Start of Supplied material

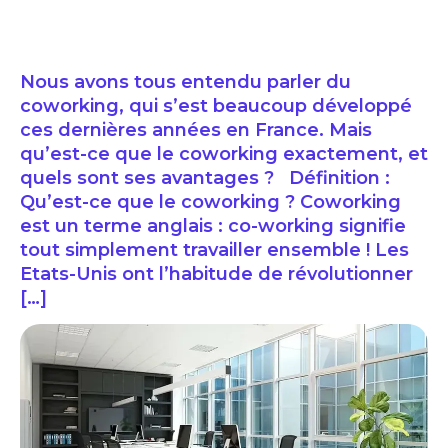
Nous avons tous entendu parler du
coworking, qui s’est beaucoup développé
ces dernières années en France. Mais
qu’est-ce que le coworking exactement, et
quels sont ses avantages ? Définition :
Qu’est-ce que le coworking ? Coworking
est un terme anglais : co-working signifie
tout simplement travailler ensemble ! Les
Etats-Unis ont l’habitude de révolutionner
[…]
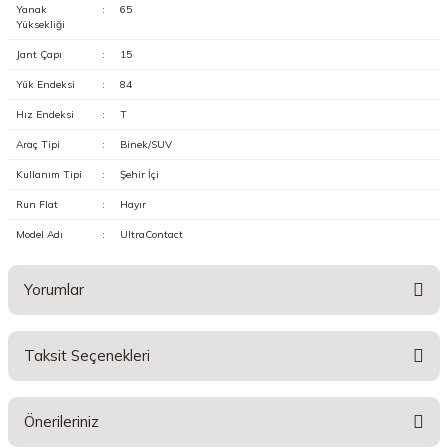
Yanak
:
65
Yüksekliği
Jant Çapı
:
15
Yük Endeksi
:
84
Hız Endeksi
:
T
Araç Tipi
:
Binek/SUV
Kullanım Tipi
:
Şehir İçi
Run Flat
:
Hayır
Model Adı
:
UltraContact
Yorumlar
Taksit Seçenekleri
Bu ürüne ilk yorumu siz yapın!
Önerileriniz
Yorum Yaz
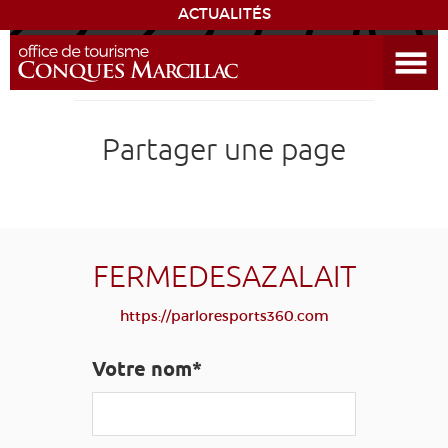
ACTUALITÉS
Ouvrir le menu
ENVIE
DE...
DÉCOUVRIR LA DESTINATION
Partager une page
CONQUES
EXPÉRIENCES
FERMEDESAZALAIT
SÉJOURNER
https://parloresports360.com
AGENDA
Votre nom*
VENIR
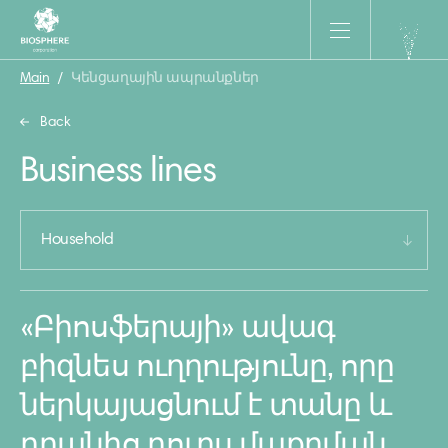
Main
/
Կենցաղային ապրանքներ
Back
Business lines
Household
«Բիոսֆերայի» ավագ
բիզնես ուղղությունը, որը
ներկայացնում է տանը և
դրանից դուրս մաքրման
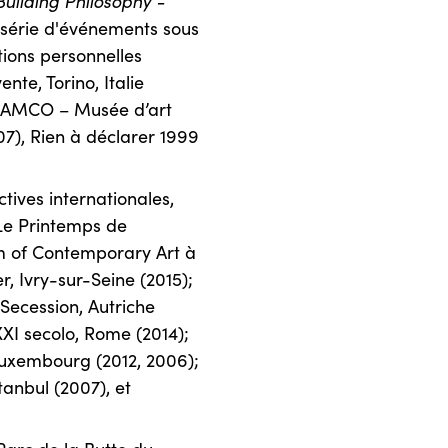
Building Philosophy -
série d'événements sous
tions personnelles
nte, Torino, Italie
, MAMCO – Musée d’art
7), Rien à déclarer 1999
ctives internationales,
e Printemps de
 of Contemporary Art à
, Ivry-sur-Seine (2015);
 Secession, Autriche
XXI secolo, Rome (2014);
, Luxembourg (2012, 2006);
tanbul (2007), et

End of Supplied material

The problem → Give an exact copy of the material, leaving out every picture.

Exercise answer →
Nous avons tous entendu parler du
coworking, qui s’est beaucoup développé
ces dernières années en France. Mais
qu’est-ce que le coworking exactement, et
quels sont ses avantages ? Définition :
Qu’est-ce que le coworking ? Coworking
est un terme anglais : co-working signifie
tout simplement travailler ensemble ! Les
Etats-Unis ont l’habitude de révolutionner
[…]
Yanak
:
65
Yüksekliği
Jant Çapı
:
15
Yük Endeksi
:
84
Hız Endeksi
:
T
Araç Tipi
:
Binek/SUV
Kullanım Tipi
:
Şehir İçi
Run Flat
:
Hayır
Model Adı
:
UltraContact
Yorumlar
Taksit Seçenekleri
Bu ürüne ilk yorumu siz yapın!
Önerileriniz
Yorum Yaz
ACTUALITÉS
Ouvrir le menu
ENVIE
DE...
DÉCOUVRIR LA DESTINATION
Partager une page
CONQUES
EXPÉRIENCES
FERMEDESAZALAIT
SÉJOURNER
https://parloresports360.com
AGENDA
Votre nom*
VENIR
Main
/
Կենցաղային ապրանքներ
Back
Business lines
Household
«Բիոսֆերայի» ավագ
բիզնես ուղղությունը, որը
ներկայացնում է տանը և
դրանից դուրս մաքրման
Building Philosophy -
série d'événements sous
tions personnelles
nte, Torino, Italie
, MAMCO – Musée d’art
7), Rien à déclarer 1999
ctives internationales,
e Printemps de
 of Contemporary Art à
, Ivry-sur-Seine (2015);
 Secession, Autriche
XXI secolo, Rome (2014);
, Luxembourg (2012, 2006);
tanbul (2007), et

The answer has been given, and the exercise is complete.